Christel Tsilibaris co-ordinated the exhibition at Bozar: “The Sixties are centre stage in ‘Resist’. Not only the events of May ’68 in Paris but protest movements across the globe during this decade. The exhibition explores how photographers recorded protests and brought them to a wider audience often putting themselves in danger, how artists drew inspiration and portrayed protests and what the legacy of the Sixties protests is for us today."
The exhibition opens with Marcelo Brodsky’s work ‘1968, the Fire of Ideas’. The Argentinian maps out the various protest movements that came to the fore in different parts of the world. He uses images from the archives, adds colours and phrases. It’s an unfinished work that the artist is keen to expand.
Christel Tsilibaris: “Everybody is familiar with the pictures showing the shattering of the Berlin Wall. Here we include images depicting its construction at the start of the decade. There are pictures of student protests against the Salazar dictatorship in Portugal throughout this decade. Some are being shown for the first time. Gilles Caron and Bruno Barbey are the French photographers who recorded the May ‘68 protests in France, but also the reaction from De Gaulle loyalists. The photography of Steve Shapiro records Black protests in the United States, the Selma March, pictures of Martin Luther King and the Kennedys”.
May ’68 also spilled over into Belgium with mass student protests the following year in Leuven, but in 1968 the Bozar itself played a role. Students occupied the arts centre and author Hugo Claus and artists Panamarenko and Marcel Broodthaers took part in debates staged here. During the Seventies Gideon Mandel was one of the first to portray anti-Apartheid protests in South Africa. The anti-Apartheid protests from the Seventies are contrasted with today’s situation in the US. In work by Hank Willis Thomas the sporting achievements of black sports men and women are honoured, but the question is also asked: “Has anything changed?”
A form of Apartheid is also brought to life in a spoof documentary filmed by Henri Storck and Hugo Mellaerts. The film that was never shown in its day, and initially lost, shows a Belgium divided with border checks in the Jubel Park as people leave the “Flemish quarter of Brussels”.

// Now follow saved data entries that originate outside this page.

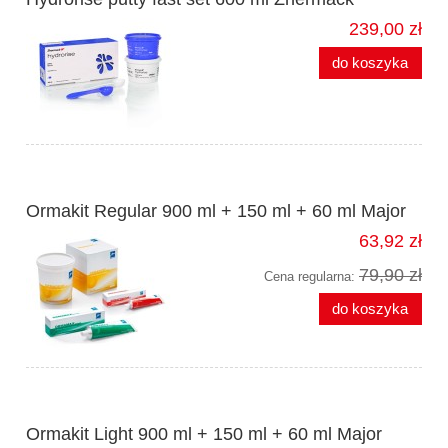
239,00 zł
do koszyka
Ormakit Regular 900 ml + 150 ml + 60 ml Major
63,92 zł
79,90 zł
Cena regularna:
do koszyka
Ormakit Light 900 ml + 150 ml + 60 ml Major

The exhibition also includes rare pictures of the Fall of the Wall in that really divided city as seen from an East German perspective. ‘Handsworth Songs’, a video installation by John Akomfrah homing in on the riots in English cities in the Eighties is also included.
In our own age protests explore new media and new technology. The work of Wolfgang Tillman lauds the European Union as a safe haven against the rise of nationalism. Tillman also deployed his talents in a Pro-EU and anti-Brexit campaign.
The Sarayuku people of Ecuador show that there are other ways than protest to achieve your aims. When the government awarded an oil concession to an Argentinian oil company in their part of the Amazonian rain forest they took the matter to court and won by proving that a valuable biodiversity would be under threat.
The Israeli-Palestinian conflict features in the section ‘Speculating on the Future’ with Larissa Sansour’s comic work ‘A Space Exodus’. Reminiscent of Stanley Kubrick’s ‘2001, a Space Odyssey’ she proposes a homeland for the Palestinians on the moon as the only possible answer to this insolvable problem.
In its panoramic video installation ‘Inverso Mundus’ the Russian collective AES+F portrays a world in which women, children and the poor have taken power. Interesting too is the work of Artem Loskutov. Each year a protest is staged in Novosibirsk. The protest has no clear message, but still unsettles the local authorities, even leading to arrests.
Don’t forget to add your message of protest to the protest wall at the end of the exhibition!
‘Resist’ is curated by Christine Eyene and runs at the Bozar in Brussels until 28 August 2018.